#### Assignment:
Print exactly what appears from the line containing "Describe the element" through the final line of the data below, pictures excluded.

#### Dataset excerpts:
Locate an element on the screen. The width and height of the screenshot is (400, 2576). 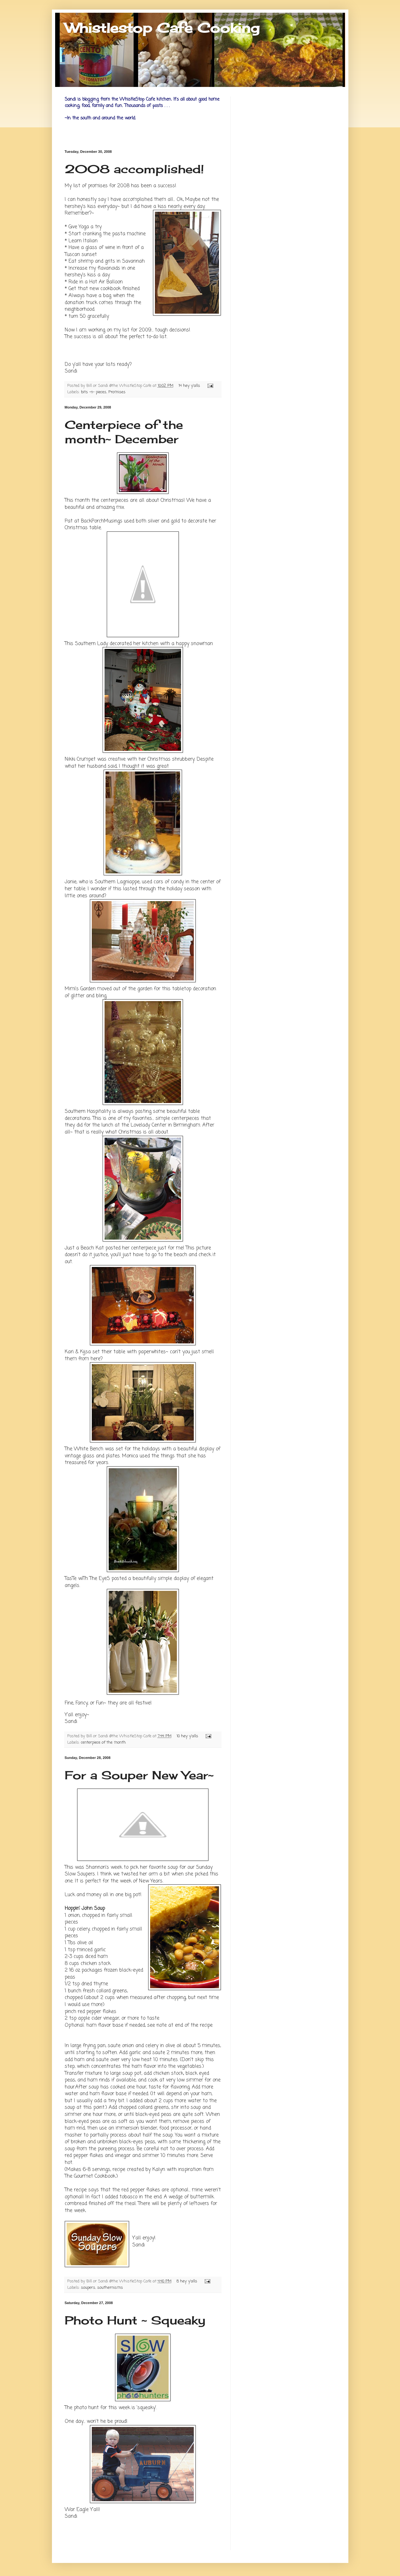
centerpiece of the month is located at coordinates (103, 1743).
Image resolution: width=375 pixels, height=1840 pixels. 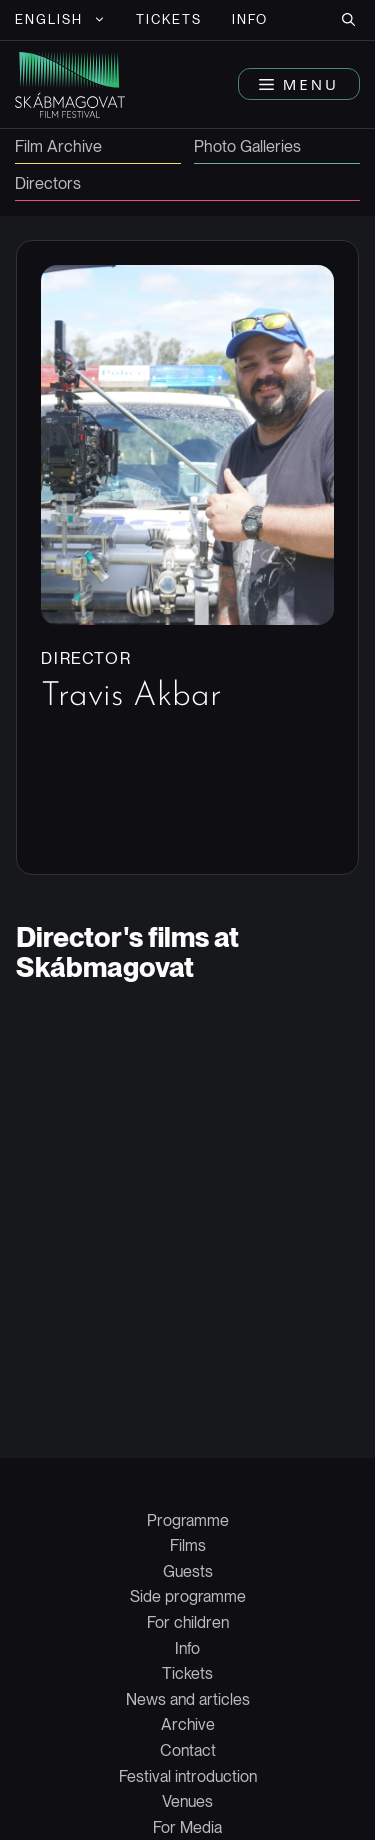 What do you see at coordinates (188, 1724) in the screenshot?
I see `Archive` at bounding box center [188, 1724].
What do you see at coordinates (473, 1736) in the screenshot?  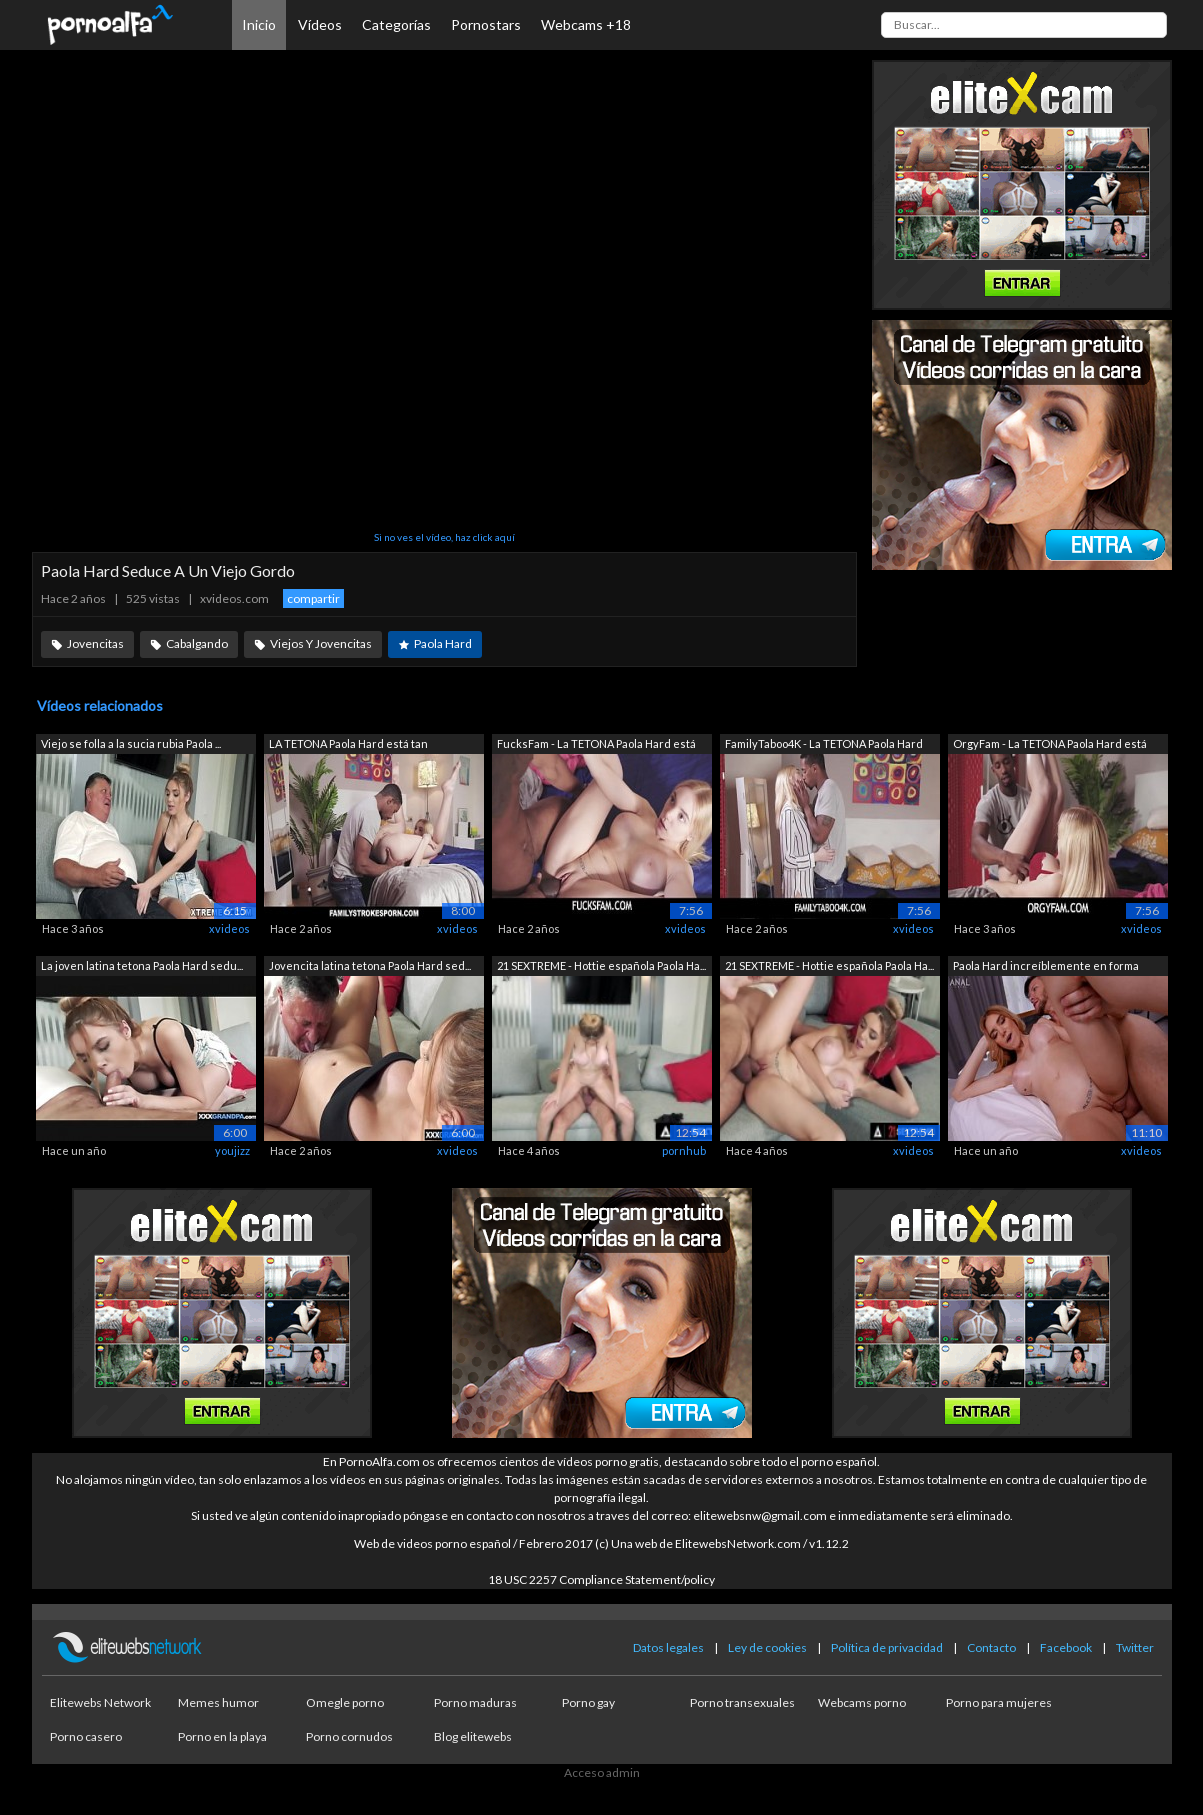 I see `Blog elitewebs` at bounding box center [473, 1736].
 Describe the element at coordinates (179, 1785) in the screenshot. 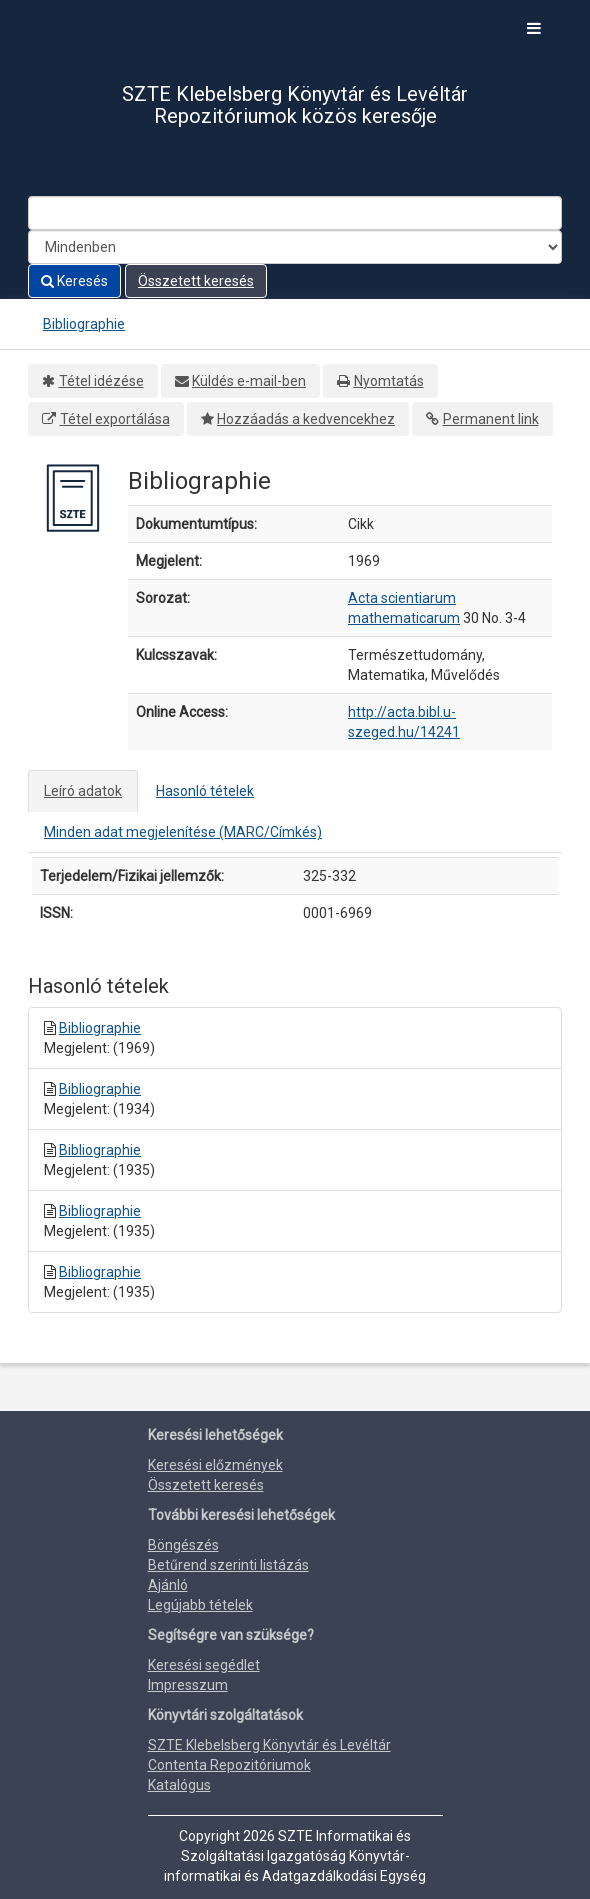

I see `Katalógus` at that location.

#### Output for this exercise:
 Describe the element at coordinates (179, 1785) in the screenshot. 

I see `Katalógus` at that location.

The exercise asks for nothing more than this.